Your job pays you a large income, and you really don’t need your Social Security benefits. But you have already been receiving benefits for over two years.
This is where the second option comes into play.
You can “suspend” your benefits, which means you will stop receiving your monthly benefit. Every year your benefit is suspended, it will grow by a minimum of 8% per year up until age 70. And if there are any COLA increases while the benefit is suspended, you can add it on top of the 8% increase.
If you suspend your benefits at 66, then unsuspend four years later at 70, your benefit would be a minimum of 32% larger than the benefit you suspended. With a bit of inflation and annual COLA increases, your age 70 benefit could easily be over 40% bigger.
Let’s look at some real numbers with an example:
Pretend these numbers represent a real person, Mark, and his benefit amounts.
Mark had a full retirement age benefit of $2,000 per month. But he claimed his benefit early, at age 62. And as a result, the amount of his monthly benefit was reduced to only $1,500 per month. We assumed an annual COLA increase of 2.5% per year, and that is why his monthly benefit increases. His monthly benefit grew to $1,537 at age 63, $1,575 at age 64 and $1,615 at age 65. Once again, his monthly benefit grew bigger each year because of the assumed annual COLA increase of 2.5%.
Between 65 and 66 he gets a great offer from his old employer to come back to work. The money is too good to pass up, and Mark decides to take the offer and go back to work. And because he is earning a good income now, he doesn’t need his Social Security benefit. At this point, he has been receiving benefits for 3–4 years, and doesn’t have the option of paying it back.
So Mark chooses the second option.
Once he reaches his Full Retirement Age of 66, he can “suspend” his benefits. Suspending his benefits will stop his monthly Social Security benefit, and it will now grow by a minimum of 8% per year up until age 70.
At age 70 his benefit is unsuspended, and he begins to receive a monthly benefit of $2,411. When Mark suspended his benefit at age 66, he was only receiving $1,615 per month. When his benefit was unsuspended at age 70, it had grown to $2,411 per month.
With the annual COLA increases added to the minimum annual increase of 8%, he increased his monthly benefit by $796 per month. That’s $9552 per year ($796 x 12), which is almost a 50% increase!
And you don’t have to wait until age 70 to unsuspend your benefit. You can unsuspend it anytime between your Full Retirement Age and age 70.
Can Suspend Benefit at age 67, 68 or 69
If Mark was 67, 68, or 69 when he went back to work, he could suspend his benefits any time. He would receive the minimum increase of 8% per year, and receive the maximum increase in his monthly benefit if he unsuspends it at age 70. He could unsuspend his benefit before age 70, but he will not receive the maximum increase. If he unsuspends prior to age 70, it will be less than the benefit amount he would have received had he waited.

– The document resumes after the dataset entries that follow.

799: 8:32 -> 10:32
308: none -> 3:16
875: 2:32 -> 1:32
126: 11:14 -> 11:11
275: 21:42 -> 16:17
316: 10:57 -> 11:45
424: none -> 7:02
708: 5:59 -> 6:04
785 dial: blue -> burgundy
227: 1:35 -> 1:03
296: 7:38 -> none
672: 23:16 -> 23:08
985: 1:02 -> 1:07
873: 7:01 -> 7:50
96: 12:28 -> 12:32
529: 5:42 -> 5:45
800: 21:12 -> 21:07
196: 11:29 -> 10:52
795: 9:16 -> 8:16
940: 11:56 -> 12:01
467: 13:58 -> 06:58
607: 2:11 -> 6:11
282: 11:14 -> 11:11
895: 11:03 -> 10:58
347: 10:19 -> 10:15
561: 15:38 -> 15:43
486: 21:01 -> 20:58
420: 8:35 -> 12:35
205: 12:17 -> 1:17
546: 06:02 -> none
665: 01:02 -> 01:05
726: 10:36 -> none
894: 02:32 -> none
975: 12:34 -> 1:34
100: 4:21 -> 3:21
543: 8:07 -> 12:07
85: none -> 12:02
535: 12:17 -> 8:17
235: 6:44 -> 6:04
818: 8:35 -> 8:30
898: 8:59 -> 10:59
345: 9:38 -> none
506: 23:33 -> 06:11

You Can Suspend Benefit For ANY Reason!
In this example, the reason Mark suspended his benefit was because he went back to work and did not need Social Security income. But you can suspend your benefit for any reason or no reason at all.
As long as you wait until your Full Retirement Age or later, you can suspend your benefit. You can also unsuspend your benefit at any age up until age 70. But if you wait until age 70 to unsuspend your benefit, you will receive the maximum increase possible.
Many people think that you can’t change your mind after you have already claimed your Social Security benefits. They believe that they will have to live with that decision for the rest of their lives. But it turns out that is not always the case. In the right situation, these are two ways you can change your mind after you have already claimed.